Les manifestants dans le centre-ville de Beyrouth, hier. Ibrahim Amro/AFP
Après une nuit de protestations populaires très largement spontanées et remarquablement présentes sur l’ensemble du territoire, puis une journée de grèves et de mobilisations massives qui a vu des citoyennes et des citoyens réclamer avec vigueur leur dignité, transcender leurs appartenances politiques et avoir souvent le courage de s’en prendre de façon inédite aux symboles et aux leaders de leurs propres communautés ; alors que cette coalition de tous les mécontentements et de tous les laissés-pour-compte faisait tanguer le système politique libanais, nous avons eu droit en soirée à deux interventions télévisées empreintes d’une candeur et d’une fausse naïveté ne parvenant que péniblement à camoufler la peur panique qui saisit les responsables libanais.

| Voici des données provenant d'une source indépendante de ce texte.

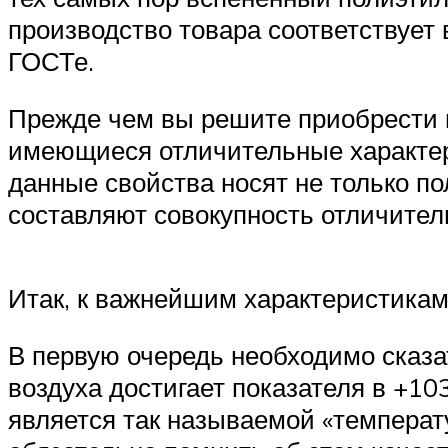
производство товара соответствуе
ГОСТе.
Прежде чем вы решите приобрести 
имеющиеся отличительные характери
данные свойства носят не только по
составляют совокупность отличител
Итак, к важнейшим характеристикам
В первую очередь необходимо сказат
воздуха достигает показателя в +10
является так называемой «температ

En ce vendredi 18 octobre au soir, tour à tour, Gebran Bassil et Saad Hariri, les principaux artisans du « grand marchandage » qui avait permis, après deux ans de crise institutionnelle, de faire élire un supposé « président fort » puis de former un supposé « gouvernement d’union nationale », se sont adressés successivement aux Libanais, affirmant, le cœur sur la main, qu’ils les avaient compris et que les revendications populaires étaient aussi les leurs. L’un et l’autre s’assuraient également d’agiter les habituels épouvantails, de jouer sur la politique de la peur, en espérant un essoufflement rapide de la colère populaire.
« Syndic de faillite »
Quels premiers enseignements peut-on tirer, à chaud, de ces derniers événements? D’abord que loin d’être le gouvernement de salut public dont le Liban avait besoin, l’exécutif actuel était en fait, dès le premier jour, un « syndic de faillite », dont l’unique véritable feuille de route était en fait de procéder à un inventaire avant liquidation des derniers bijoux de famille. Mais cette auberge espagnole qu’on appelle gouvernement d’union nationale a même failli dans cette mission de « syndic de faillite » : CEDRE sent le sapin, les rats s’apprêtent à quitter le navire et les capitaines sont aux abonnés absents.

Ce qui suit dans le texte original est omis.